Paoli Massacre: Part 6 of 7
Next morning
The morning of September 21 was chilly and wet. Local farmers awoke to find a field of shredded and burned American bodies awash in blood. The Americans suffered greatly. The final count was 53 dead, about 100 wounded and 71 captured. Of the captured, 40 also had been wounded. Since the British had decamped the business of burying the dead was left to the farmers. The land on which the massacre occurred was owned by a Tory who denied the Americans permission to bury their dead there. Tradition holds that the Americans were buried in a common hillside trench overlooking the battlefield.
The fact that the raid occurred at night and involved the dreaded bayonet soon gave rise to rumors that the fight had been a massacre and that the British had bayoneted many men who were trying to surrender.
After the massacre, the following letter, supposedly written by a Hessian soldier was circulated widely. Historians recognize both that there were no Hessians involved at Paoli and that 53 were killed. It is widely assumed that the following was American-created propaganda.

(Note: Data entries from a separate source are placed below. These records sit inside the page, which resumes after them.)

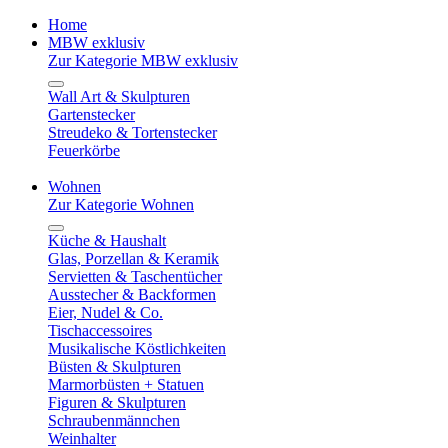
Home
MBW exklusiv
Zur Kategorie MBW exklusiv
Wall Art & Skulpturen
Gartenstecker
Streudeko & Tortenstecker
Feuerkörbe
Wohnen
Zur Kategorie Wohnen
Küche & Haushalt
Glas, Porzellan & Keramik
Servietten & Taschentücher
Ausstecher & Backformen
Eier, Nudel & Co.
Tischaccessoires
Musikalische Köstlichkeiten
Büsten & Skulpturen
Marmorbüsten + Statuen
Figuren & Skulpturen
Schraubenmännchen
Weinhalter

What a running about barefoot, and half clothed, and in the light of their own fires. These showed us where to chase them, while they could not see us. We killed three hundred of the rebels with the bayonet. I stuck them myself like so many pigs, one after another, until the blood ran out of the touch-hole of my musket.

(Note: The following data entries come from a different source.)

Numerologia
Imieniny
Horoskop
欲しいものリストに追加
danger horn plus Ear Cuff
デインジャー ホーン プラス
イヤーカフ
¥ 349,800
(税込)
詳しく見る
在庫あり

American propagandists used the Paoli Massacre to rouse anti-British sentiment. Americans thought that bayonets were barbaric. It will not be until Valley Forge that Americans are taught to fight with bayonets. Further, night raids were relatively rare adding to the general horror. Burning of huts gave rise to rumblings that the Americans were burned and bayoneted in their sleep. All this, and rumors that the British killed Americans trying to surrender were shocking.
The British action at Paoli would even influence their own thinking. Two weeks later at the Battle of Germantown a group of besieged British soldiers locked themselves in a house and faced almost certain death rather than to come out and surrender. They were worried that Wayne's men would offer them no quarter after what happened at Paoli.